Set the data down again, exactly as it reads, but without the pictures.

★ ★ ★ ★ ★

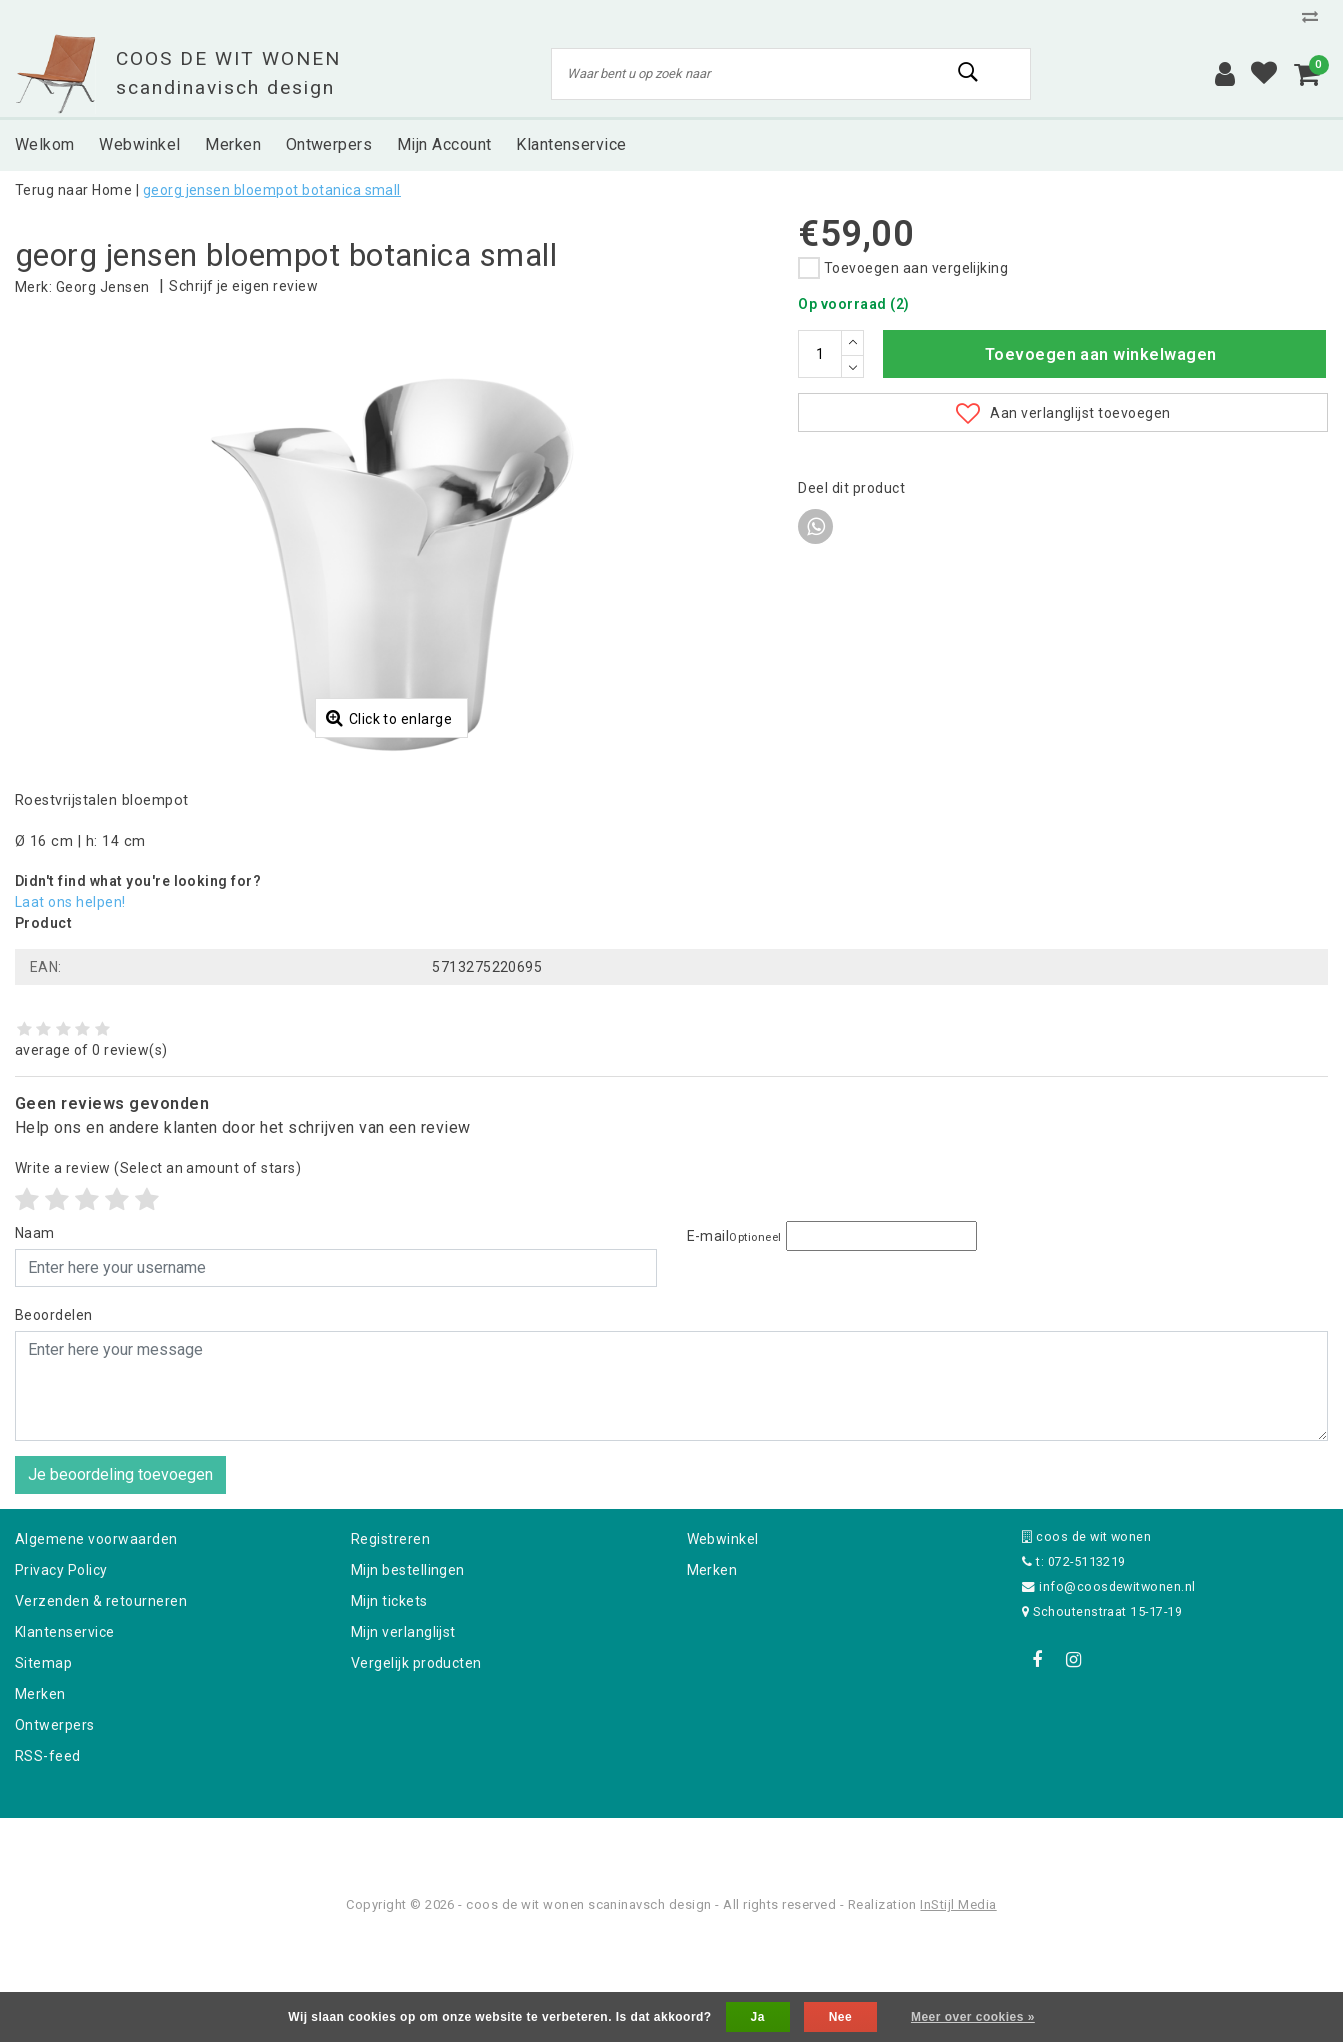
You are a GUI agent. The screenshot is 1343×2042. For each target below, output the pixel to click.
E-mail (734, 1340)
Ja (758, 2017)
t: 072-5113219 (1074, 1665)
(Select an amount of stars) (158, 1272)
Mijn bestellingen (408, 1674)
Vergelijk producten (416, 1767)
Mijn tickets (389, 1705)
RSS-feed (48, 1860)
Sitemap (43, 1767)
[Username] (336, 1372)
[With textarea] (671, 1490)
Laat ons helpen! (70, 1006)
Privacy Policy (61, 1674)
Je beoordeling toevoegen (120, 1578)
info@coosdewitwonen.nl (1109, 1690)
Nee (840, 2017)
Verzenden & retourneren (101, 1705)
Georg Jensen (103, 287)
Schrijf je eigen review (243, 286)
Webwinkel (723, 1643)
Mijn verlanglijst (403, 1736)
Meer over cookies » (973, 2017)
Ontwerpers (55, 1829)
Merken (40, 1798)
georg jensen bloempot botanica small (272, 190)
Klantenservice (65, 1736)
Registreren (390, 1643)
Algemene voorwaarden (96, 1643)
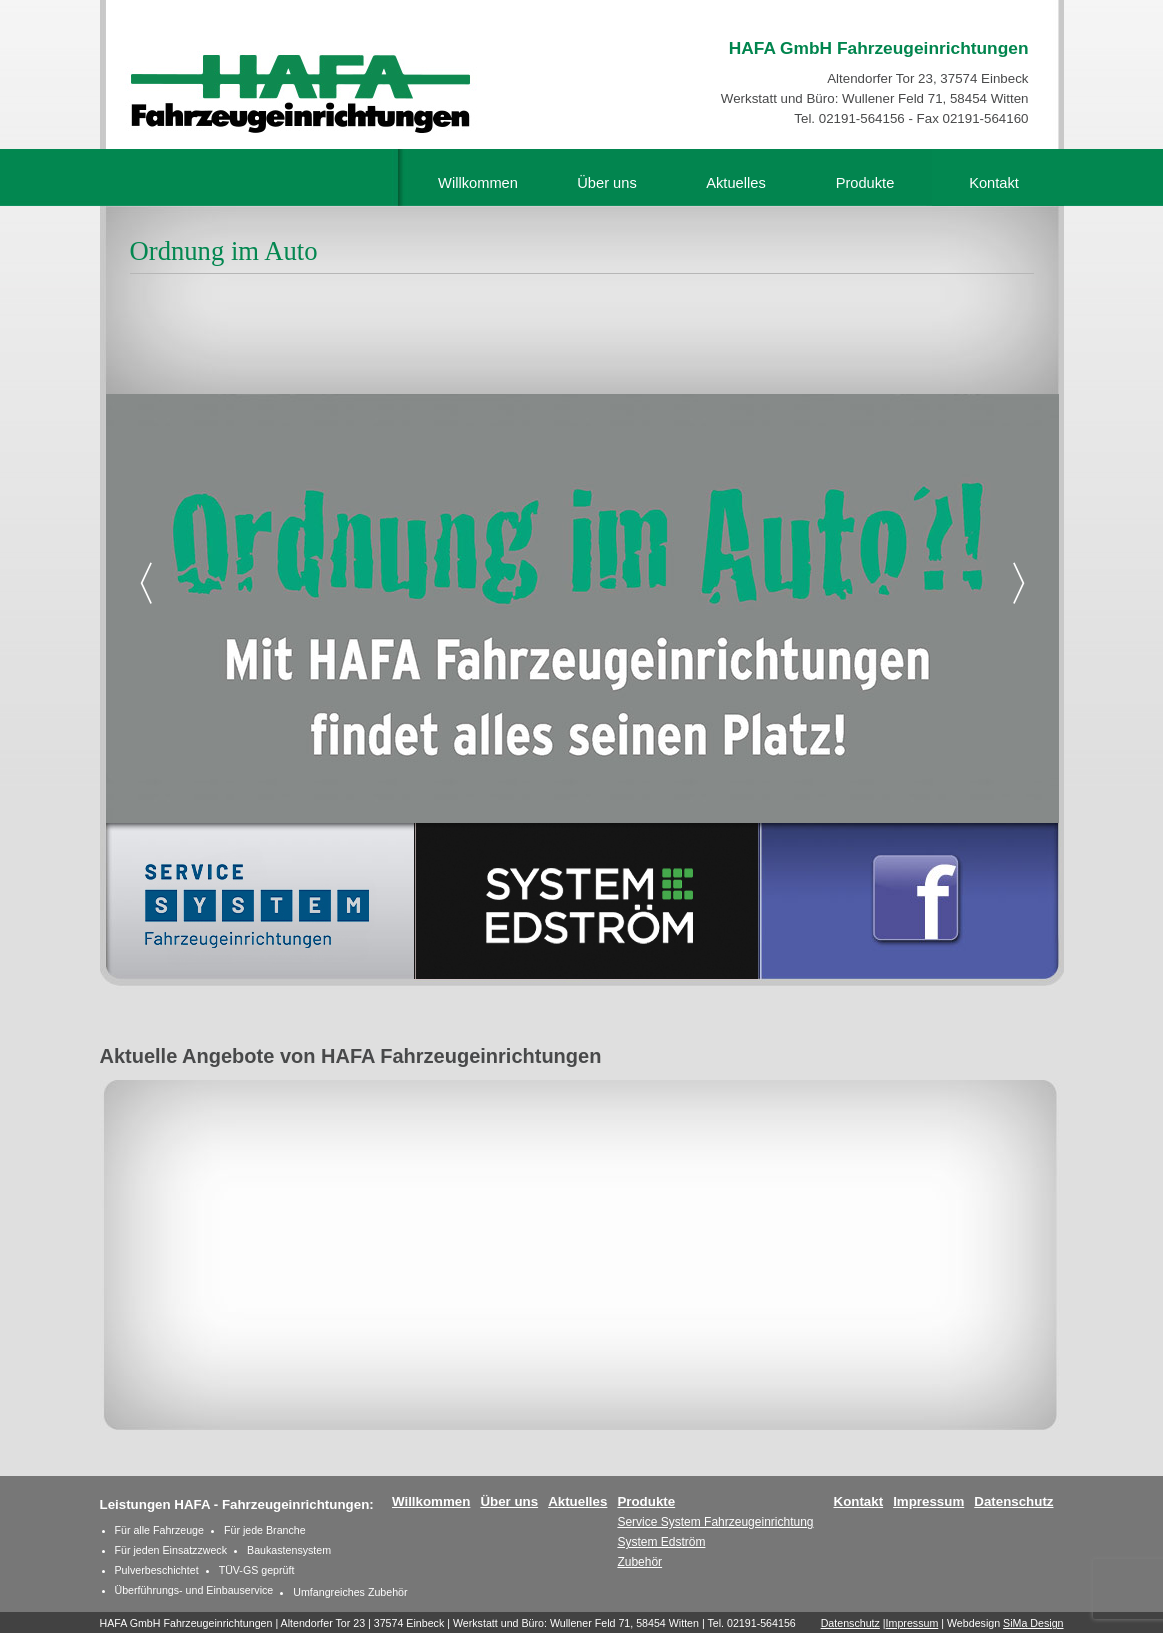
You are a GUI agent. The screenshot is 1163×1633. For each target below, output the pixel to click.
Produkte (865, 183)
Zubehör (639, 1562)
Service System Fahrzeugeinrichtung (715, 1522)
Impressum (928, 1501)
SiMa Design (1033, 1623)
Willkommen (478, 183)
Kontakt (994, 183)
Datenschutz (1013, 1501)
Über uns (606, 183)
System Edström (661, 1542)
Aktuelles (735, 183)
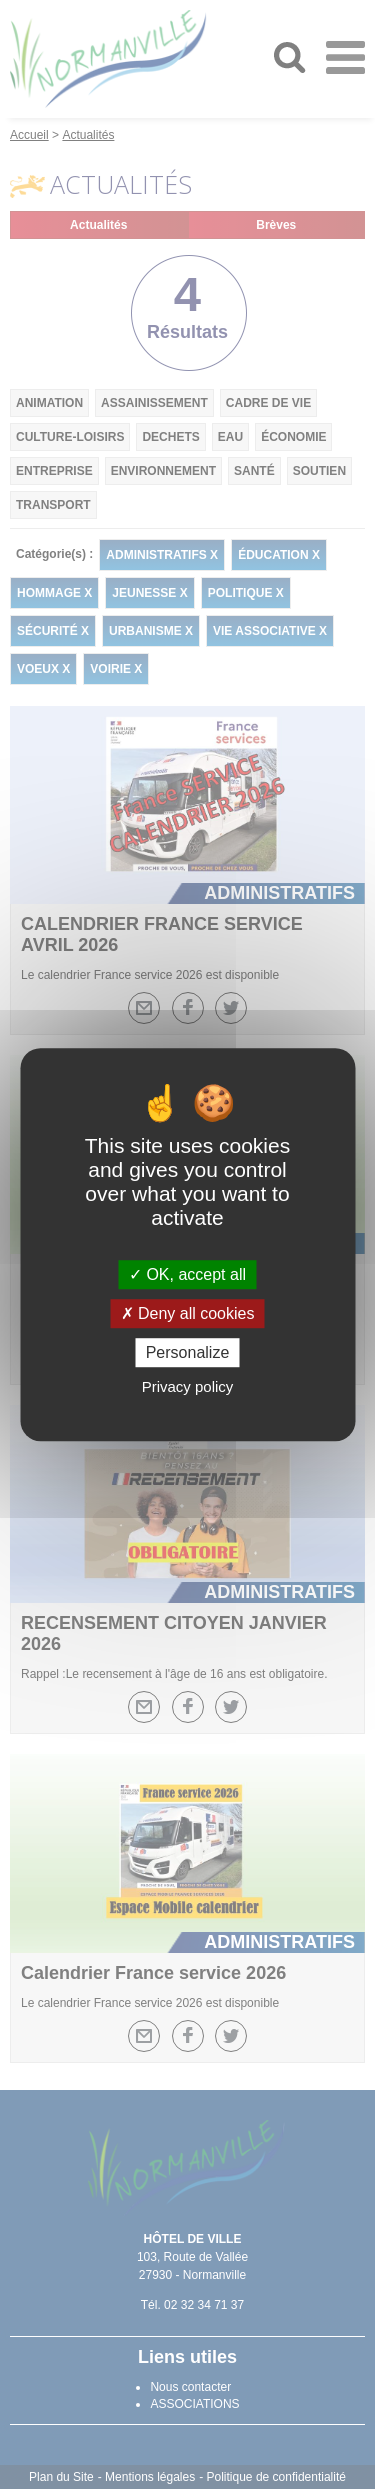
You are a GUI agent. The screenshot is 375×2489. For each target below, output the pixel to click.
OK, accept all (187, 1274)
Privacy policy (188, 1386)
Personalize (188, 1352)
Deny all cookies (188, 1313)
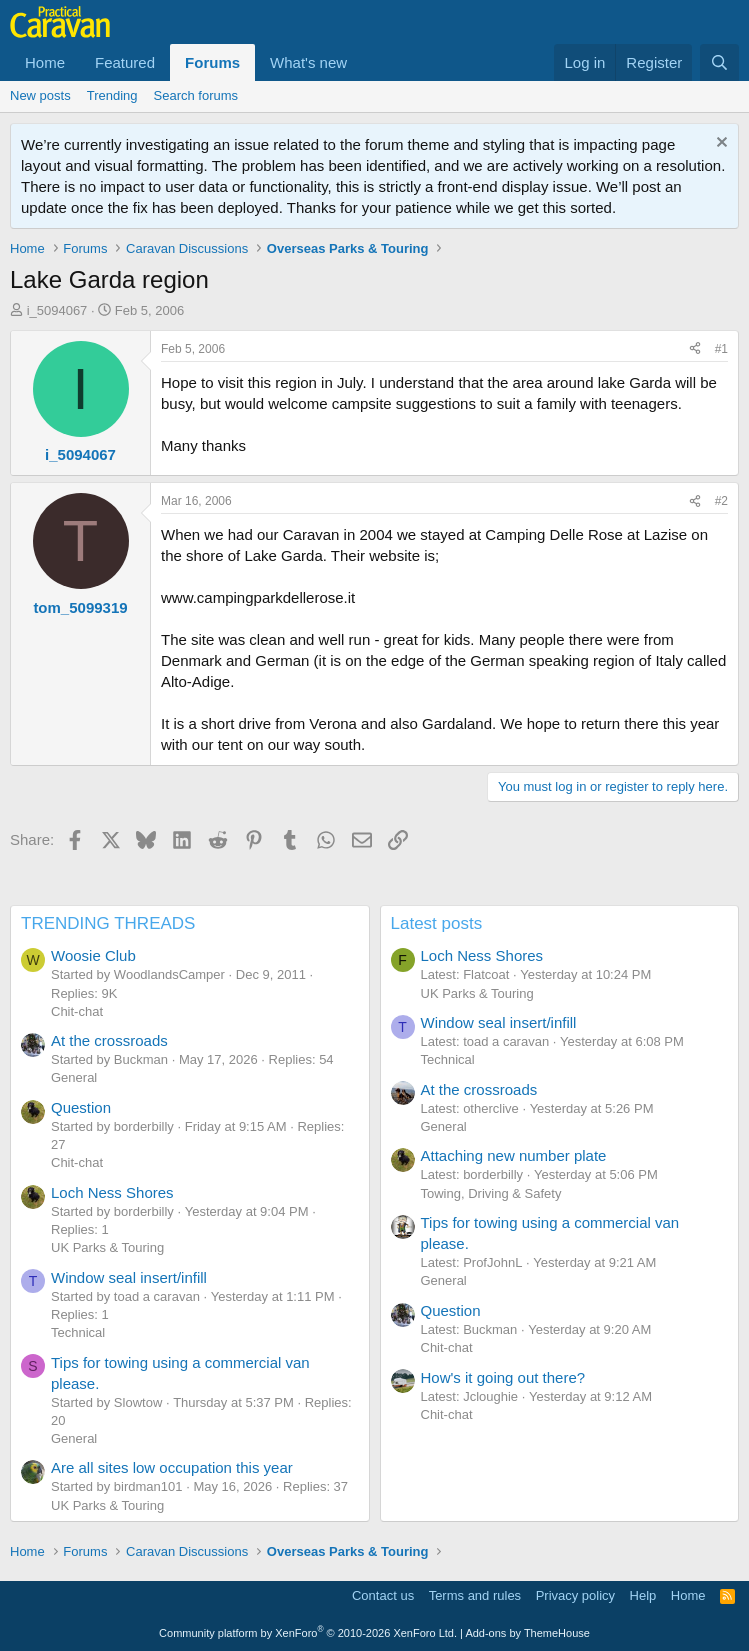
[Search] (719, 62)
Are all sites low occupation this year (172, 1467)
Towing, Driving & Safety (491, 1193)
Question (81, 1107)
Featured (125, 62)
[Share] (695, 349)
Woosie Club (93, 955)
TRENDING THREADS (108, 923)
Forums (212, 62)
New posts (40, 95)
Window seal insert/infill (129, 1277)
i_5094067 (57, 310)
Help (643, 1595)
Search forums (196, 95)
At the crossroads (109, 1040)
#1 (721, 349)
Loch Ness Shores (112, 1192)
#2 (721, 501)
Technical (78, 1332)
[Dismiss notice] (719, 144)
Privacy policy (575, 1595)
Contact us (383, 1595)
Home (45, 62)
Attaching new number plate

★ ★ ★ ★ ★

RESPONSE:
You are a GUI agent. The screenshot is 1343×2042. For each target below, output the pixel to click.
E-mail (734, 1340)
Ja (758, 2017)
t: 072-5113219 (1074, 1665)
(Select an amount of stars) (158, 1272)
Mijn bestellingen (408, 1674)
Vergelijk producten (416, 1767)
Mijn tickets (389, 1705)
RSS-feed (48, 1860)
Sitemap (43, 1767)
[Username] (336, 1372)
[With textarea] (671, 1490)
Laat ons helpen! (70, 1006)
Privacy Policy (61, 1674)
Je beoordeling toevoegen (120, 1578)
info@coosdewitwonen.nl (1109, 1690)
Nee (840, 2017)
Verzenden & retourneren (101, 1705)
Georg Jensen (103, 287)
Schrijf je eigen review (243, 286)
Webwinkel (723, 1643)
Mijn verlanglijst (403, 1736)
Meer over cookies » (973, 2017)
Ontwerpers (55, 1829)
Merken (40, 1798)
georg jensen bloempot botanica small (272, 190)
Klantenservice (65, 1736)
Registreren (390, 1643)
Algemene voorwaarden (96, 1643)
You are a GUI agent. The screenshot is 1163×1633. For each target below, output the pixel to click.
Produkte (865, 183)
Zubehör (639, 1562)
Service System Fahrzeugeinrichtung (715, 1522)
Impressum (928, 1501)
SiMa Design (1033, 1623)
Willkommen (478, 183)
Kontakt (994, 183)
Datenschutz (1013, 1501)
Über uns (606, 183)
System Edström (661, 1542)
Aktuelles (735, 183)
You are a GUI agent. The screenshot is 375×2489. For each target below, output the pixel to click.
OK, accept all (187, 1274)
Privacy policy (188, 1386)
Personalize (188, 1352)
Deny all cookies (188, 1313)
[Search] (719, 62)
Are all sites low occupation this year (172, 1467)
Towing, Driving & Safety (491, 1193)
Question (81, 1107)
Featured (125, 62)
[Share] (695, 349)
Woosie Club (93, 955)
TRENDING THREADS (108, 923)
Forums (212, 62)
New posts (40, 95)
Window seal insert/infill (129, 1277)
i_5094067 (57, 310)
Help (643, 1595)
Search forums (196, 95)
At the crossroads (109, 1040)
#1 (721, 349)
Loch Ness Shores (112, 1192)
#2 (721, 501)
Technical (78, 1332)
[Dismiss notice] (719, 144)
Privacy policy (575, 1595)
Contact us (383, 1595)
Home (45, 62)
Attaching new number plate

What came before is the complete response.